Between 1686 (Chardin) and 2006 (Fouchécour), there were several incomplete translations, ranging from only a few ḡ azals to about a hundred. Paradoxically, the first extensive translation in French was by the Anglo-Welsh Sir William Jones (q.v.; 1746-94). In 1770, Jones translated verses of three ḡ azals in his Histoire de Nader Chah and ten complete ḡ azals in Un traité sur la poésie orientale, where he provided two translations for each ḡ azal. In his account of Nader Shah, Jones translated the three ḡ azals into French verse (repr., V, pp. 46, 107, 115-16) and also offered a literal translation for each at the end (repr., V, pp. 229-30). In Un traité sur la poésie orientale, he did the opposite: In his initial description of the poetic genre (repr., V, pp. 463-71), Jones gave literal translations of ten ḡ azals, followed at the end of the book by verse translations of those and others (repr., V, pp. 484-503). The first translators to translate more ḡ azals into French were Charles Devillers and Arthur Guy (1874-1945). Devillers translated 124 ḡ azals in 1922, and Guy provided a translation of 175 ḡ azals in 1927, despite his intention to translate 573 as stated in his introduction (p. ix).
It is also paradoxical that for the most famous Persian poet there are only about 20 translations in French, in comparison to Khayyam’s (q.v.) quatrains, which were translated at least 119 times. The reason for this apparent imbalance is most probably due to the degree of difficulty in translating Hafez, but also to the need for a deep understanding of his poetry, whether regarded as lyrical or mystical. The first translators, such as Auguste Herbin (1783-1806) in 1806 and Jean-Baptiste-André Grangeret de Lagrange (1790-1859) in 1813 and 1814, pointed out that Hafez could be compared to the Greek lyric poet Anacreon (570-488 BCE) or to the Roman lyric poet Horace (65-8 BCE). On the other hand, A. L. M. Nicolas (1864-1939), in his explanatory notes on some verses, interpreted Hafez’s poetry as mystical (1898). Nevertheless, all three translators chose to translate the “beloved” Hafez celebrates in his poems without the initial capital letter and usually as a feminine word: “bien-aimée” (Grangeret, 1813 in all the three translated poems; Nicolas, p. 5, for example), and even “notre mie” in Nicolas’ translation, adding a footnote explaining its meaning as “la divinité, objet de notre unique amour” (p. 59). Some other translators, however, almost systematically translated “beloved” with an initial capital letter and as a masculine word: “Aimé,” for example, is used systematically in translations by Guy and Fouchécour. The understanding of Hafez’s poetry is therefore indispensable and decisive for its translation into French.

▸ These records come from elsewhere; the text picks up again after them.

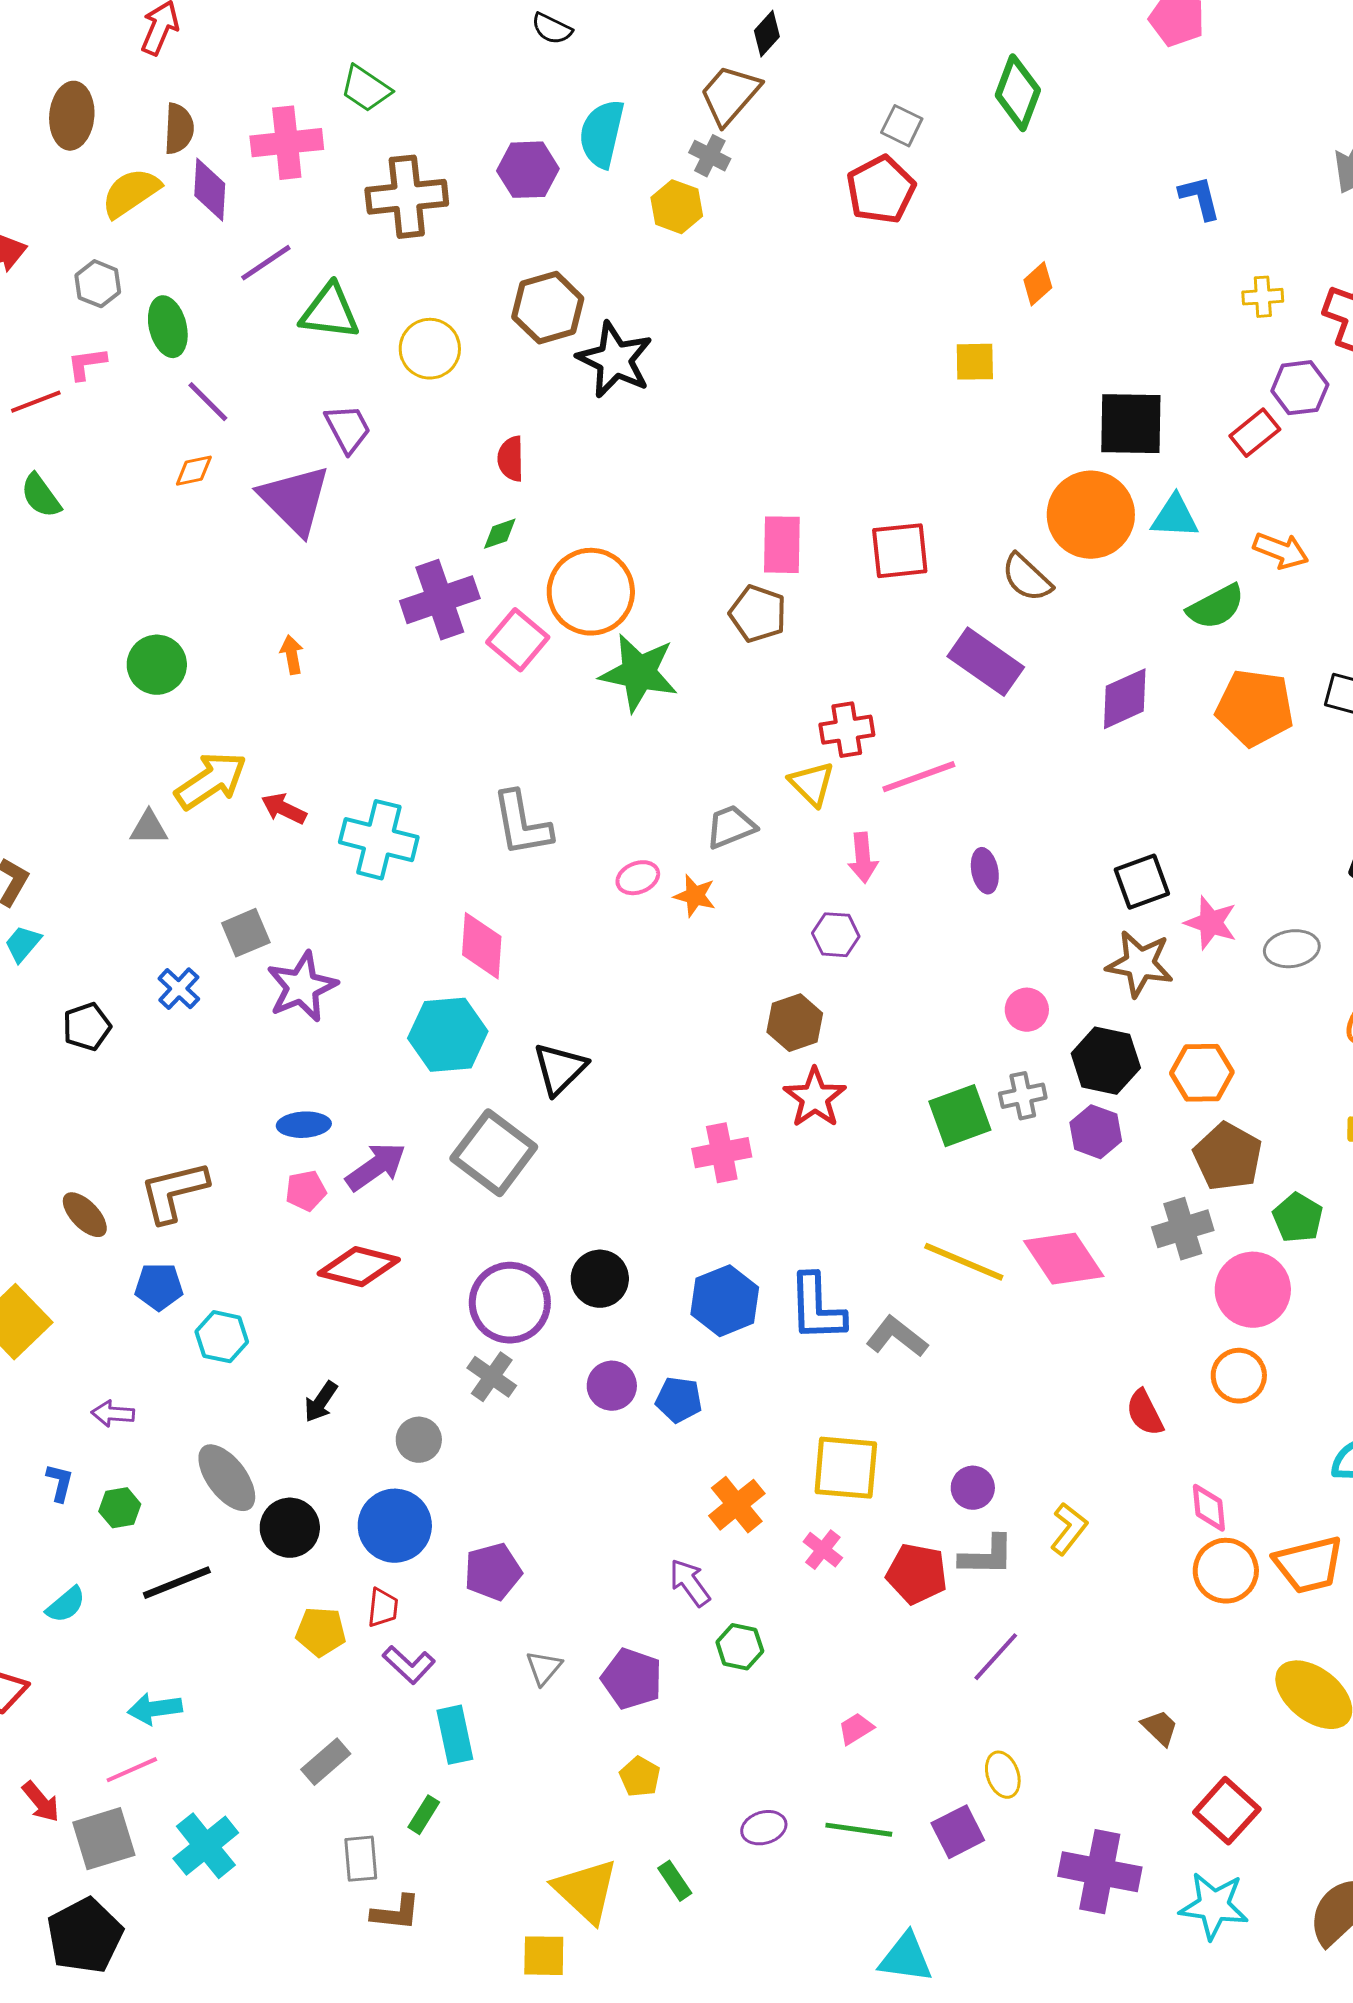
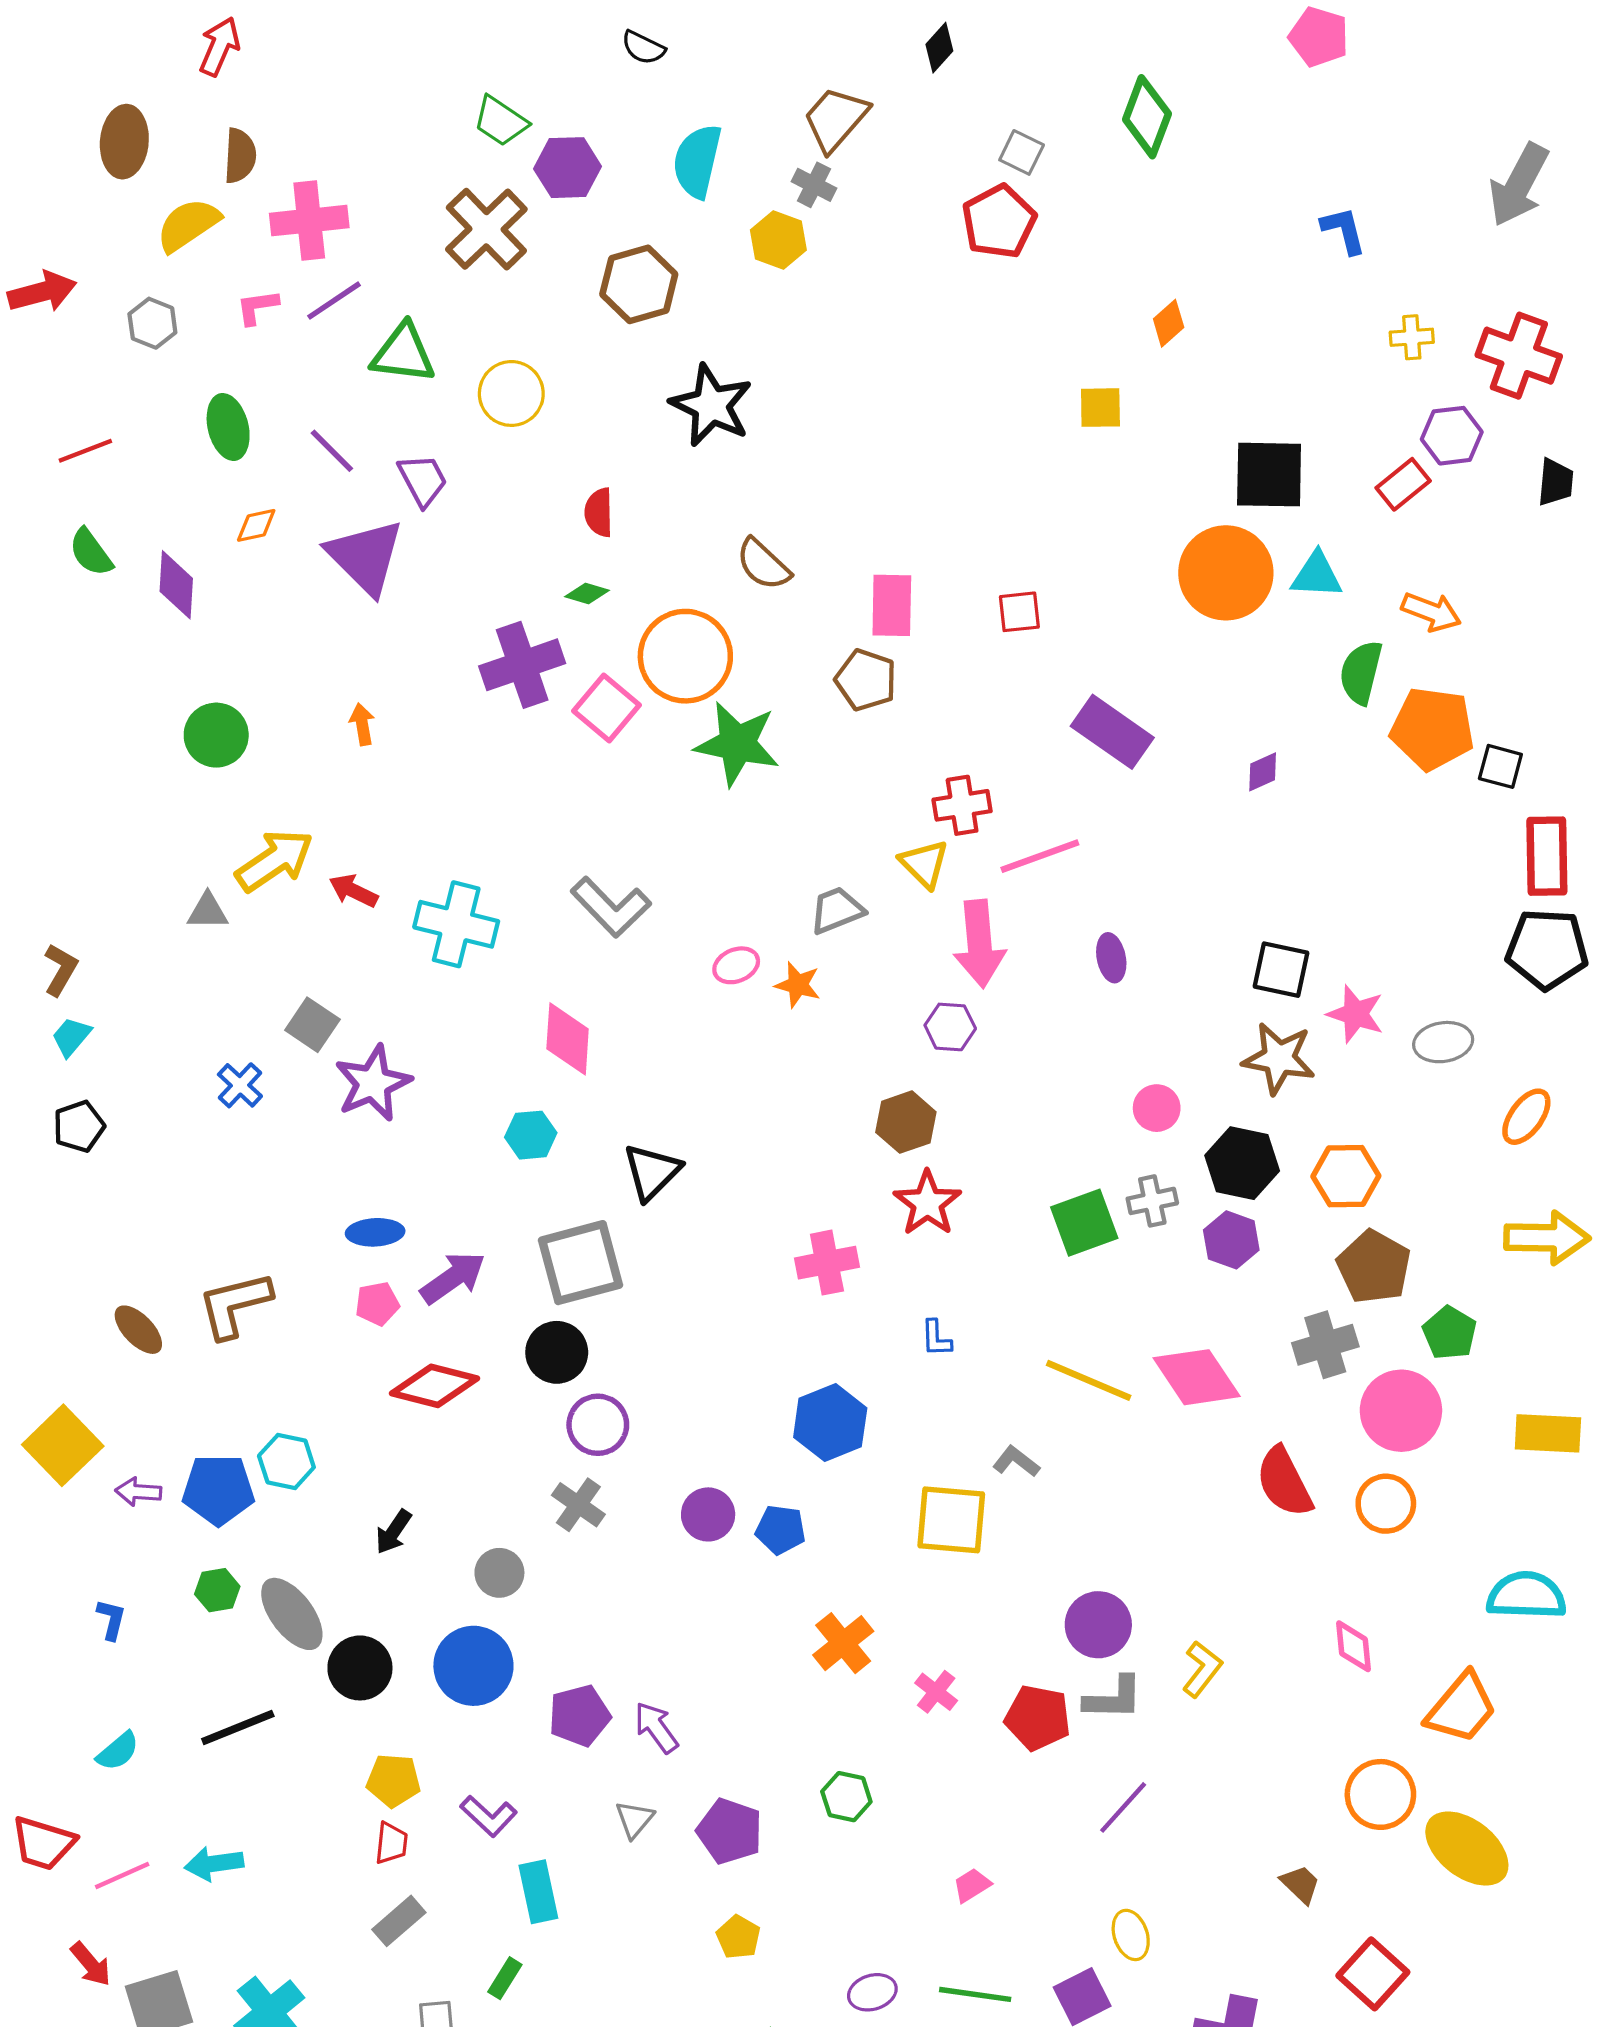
black diamond: (767, 34) -> (939, 48), moved
green trapezoid: (366, 89) -> (501, 121), moved
pink cross: (287, 143) -> (309, 221), moved
purple hexagon: (528, 170) -> (568, 168), moved
purple diamond: (210, 190) -> (176, 585), moved
brown cross: (407, 197) -> (486, 229), turned -38
brown hexagon: (548, 308) -> (639, 284), moved
green ellipse: (168, 327) -> (228, 427), moved
pink L-shape: (87, 364) -> (257, 307), moved
purple line: (208, 402) -> (332, 451), moved
green diamond: (500, 534) -> (587, 593), turned 36
red square: (900, 551) -> (1019, 612), size x0.7
brown semicircle: (1027, 578) -> (763, 564), moved
green semicircle: (1216, 607) -> (1361, 672), turned 132
purple diamond: (1125, 699) -> (1263, 772), size x0.6
orange pentagon: (1255, 708) -> (1432, 729), moved
gray L-shape: (522, 824) -> (611, 907), turned -34
pink arrow: (863, 858) -> (979, 944), size x1.6
black square: (1142, 882) -> (1281, 970), turned 32
gray square: (246, 933) -> (312, 1025), turned -33
black pentagon: (87, 1027) -> (79, 1126), moved
cyan hexagon: (448, 1035) -> (531, 1135), size x0.6
gray square: (494, 1153) -> (580, 1263), turned 38
black circle: (600, 1279) -> (557, 1352), moved
blue pentagon: (159, 1287) -> (218, 1490), moved, size x1.4
purple circle: (510, 1303) -> (598, 1425), size x0.7
blue L-shape: (817, 1308) -> (936, 1338), moved, size x0.5
gray L-shape: (897, 1337) -> (1016, 1462), size x0.7
red semicircle: (1145, 1413) -> (1284, 1482), moved, size x1.4
purple arrow: (113, 1414) -> (138, 1492), moved
yellow square: (846, 1468) -> (951, 1520), moved
purple circle: (973, 1488) -> (1098, 1625), size x1.4
green hexagon: (120, 1508) -> (217, 1590), moved
orange trapezoid: (1309, 1565) -> (1462, 1708), turned -36
orange circle: (1226, 1571) -> (1380, 1794), moved
purple arrow: (690, 1583) -> (656, 1727), moved
red trapezoid: (383, 1608) -> (391, 1843), moved
pink line: (132, 1770) -> (122, 1876), moved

Translators themselves were and still are aware of the possibility of ambiguities that the Persian language allows and with which Hafez plays (see, e.g., the introduction of Lazard, 2010, pp. 31-32). Some of the most frequently used words and notions by Hafez, including the highly problematic rend and rendi (see HAFEZ viii. HAFEZ AND RENDI) are also the most complex to translate. This point was further highlighted by Gilbert Lazard (1920-2018), who explained that he translated the frequently occurring notion of rendi in Hafez’s ḡ azals by using several different words in French, depending on the context: “libertin,” “hors-la-loi,” “sans foi ni loi,” “vaurien,” “errant,” “homme libre” (2010, p. 32). Fouchécour on the contrary, always translates rendi using the French word: “libertinage” (pp. 89-90). Some poetic images are similarly almost impossible to translate as they are foreign to French culture and sensibility. In such cases, translators almost always chose to change them or leave them untranslated. This is the case with sel ‘salt’ (Pers. namak) and r ôti ‘roasted meat’ (Pers. kabāb) in the twelfth ḡ azal translated by Nicolas (see his explanation of the choices he made in his translation, pp. v-vii; the use of “roasted meat” only appears in the preface).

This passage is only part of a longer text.